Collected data
※

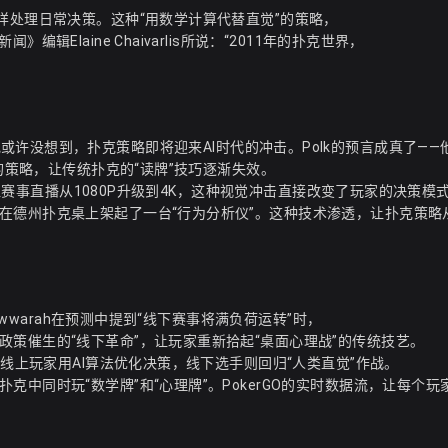
样处理日常决策。这种“用数学计算代替直觉”的策略，
Elaine Chaivarlis所说：“2011年的扑克世界，
目标”时，她或许没想到，扑克策略即将迎来AI时代的冲击。Polk的预言成真了—
”的策略，让传统扑克的“读牌”技巧逐渐失效。
出现让赛事直播从1080P升级到4K，这种视觉冲击直接改变了玩家的决策模
德州扑克桌上架起了一台“行为分析仪”。这种技术渗透，让扑克策略从
uwwarah在预测中提到“线下赛事将满负荷运转”时，
策催生的“线下革命”，让玩家重新拾起“桌面心理战”的传统技艺。
：线上玩家用AI算法优化决策，线下选手则回归“人类直觉”作战。
中同时玩“数学牌”和“心理牌”。PokerGO的实时数据流，让每个玩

※

(WHAT TO DO):
Omit the pictures, then output every record exactly as given.

(RESULT):
样处理日常决策。这种“用数学计算代替直觉”的策略，
Elaine Chaivarlis所说：“2011年的扑克世界，
目标”时，她或许没想到，扑克策略即将迎来AI时代的冲击。Polk的预言成真了—
”的策略，让传统扑克的“读牌”技巧逐渐失效。
出现让赛事直播从1080P升级到4K，这种视觉冲击直接改变了玩家的决策模
德州扑克桌上架起了一台“行为分析仪”。这种技术渗透，让扑克策略从
uwwarah在预测中提到“线下赛事将满负荷运转”时，
策催生的“线下革命”，让玩家重新拾起“桌面心理战”的传统技艺。
：线上玩家用AI算法优化决策，线下选手则回归“人类直觉”作战。
中同时玩“数学牌”和“心理牌”。PokerGO的实时数据流，让每个玩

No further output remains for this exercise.